Adolescentes y adultos: ¿la depresión es una reacción química?

Los neurocientíficos están de acuerdo: los 15 millones de adultos estadounidenses que luchan contra la depresión mayor padecen una enfermedad médica real. Los estudios apuntan a una escasez de las sustancias químicas cerebrales serotonina, norepinefrina y dopamina, los neurotransmisores que transportan mensajes entre las células nerviosas. Los médicos no tienen pruebas para determinar cuáles faltan, pero existen terapias farmacológicas disponibles para potenciarlas.

Inhibidores selectivos de la recaptación de serotonina (ISRS) La serotonina se elabora a partir del aminoácido triptófano; regula el estado de ánimo y el apetito. Los ISRS como Paxil y Zoloft elevan la serotonina en los espacios entre las células cerebrales a niveles normales y, para algunos pacientes, esto ayuda a mejorar su estado de ánimo.

Inhibidores de la recaptación de serotonina y norepinefrina (IRSN) Como un remitente de mensajes clave para los nervios que controlan su cuerpo sin la intervención de su cerebro, la norepinefrina controla su respuesta a situaciones ultraestresantes. Los niveles cerebrales bajos se han relacionado con síntomas relacionados con la depresión, que incluyen fatiga, insomnio, dormir demasiado, agitación y dificultad para concentrarse. Los IRSN como Effexor y Cymbalta funcionan bloqueando las células cerebrales para que no eliminen tanto la serotonina como la norepinefrina.

Antidepresivos tricíclicos (ATC) Los ATC, como la amitriptilina y la imipramina, son los precursores modernos de los ISRS y los IRSN. Son igual de efectivos, pero actúan de manera más amplia para prevenir la recaptación de serotonina y norepinefrina, por lo que es posible que no se toleren tan bien.

Los estudios sugieren que, para algunas personas, es posible que tarden más en actuar; puede causar aumento de peso, somnolencia o presión arterial baja; e incluso puede afectar el ritmo cardíaco.

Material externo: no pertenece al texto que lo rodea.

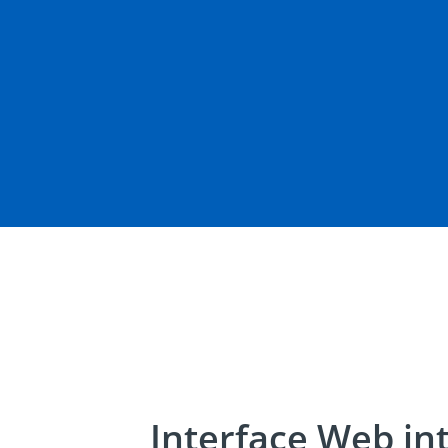
Interface Web int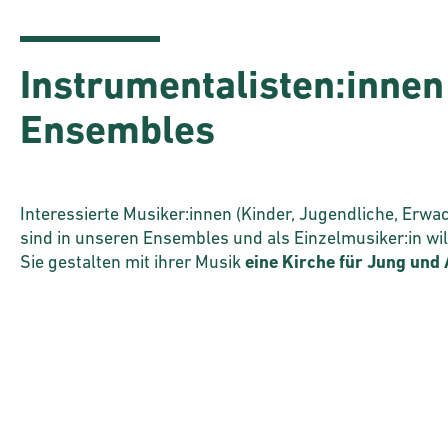
Instrumentalisten:innen
Ensembles
Interessierte Musiker:innen (Kinder, Jugendliche, Erwa
sind in unseren Ensembles und als Einzelmusiker:in w
Sie gestalten mit ihrer Musik
eine Kirche für Jung und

Los inhibidores de la monoaminooxidasa, la clase más antigua de antidepresivos, desactivan una proteína llamada MAO-A que agota los neurotransmisores. Los efectos secundarios de estos medicamentos son desagradables, pero la investigación sobre cómo funciona la MAO-A puede ayudar a desarrollar nuevas terapias. En un estudio publicado a fines del año pasado en Archives of General Psychiatry, investigadores del Centro de Adicciones y Salud Mental de Toronto encontraron que los pacientes deprimidos pierden neurotransmisores a diferentes velocidades según la cantidad de transportadores de monoaminas que se encuentran en la superficie de sus células cerebrales y MAO elevada. -A.

Estos hallazgos ayudan a explicar por qué los pacientes con más transportadores tienen síntomas más graves, dice el líder del estudio Jeffrey Meyer, MD, Ph.D. “Ahora tenemos un modelo de enfermedad más preciso para desarrollar tratamientos más eficaces y específicos”.

A medida que los médicos y psiquiatras continúan estudiando y encuentran nuevos medicamentos y productos químicos para combatir la depresión, todos estos estudios tienen una lección común. Nuestros cerebros tienen un inmenso control sobre todo nuestro cuerpo, psicología y bienestar. Donde los estudios fallan en captar es el control absoluto que un individuo tiene sobre su mente y pensamientos. Los estudios se realizan en un sujeto con síntomas que recibe una dosis de medicamento y mide los resultados.

Los estudios no logran crear un cambio mental para que el individuo cree nuevos niveles de serotonina en su cerebro. Los estudios son papeleo; la mente humana y el individuo son capaces de cualquier cosa que elijan. Una mente puede crear una visión o un sueño y luego crear una vida a través de esa mentalidad. Tienes el poder total para ser grandioso y crear una vida llena de sueños hoy.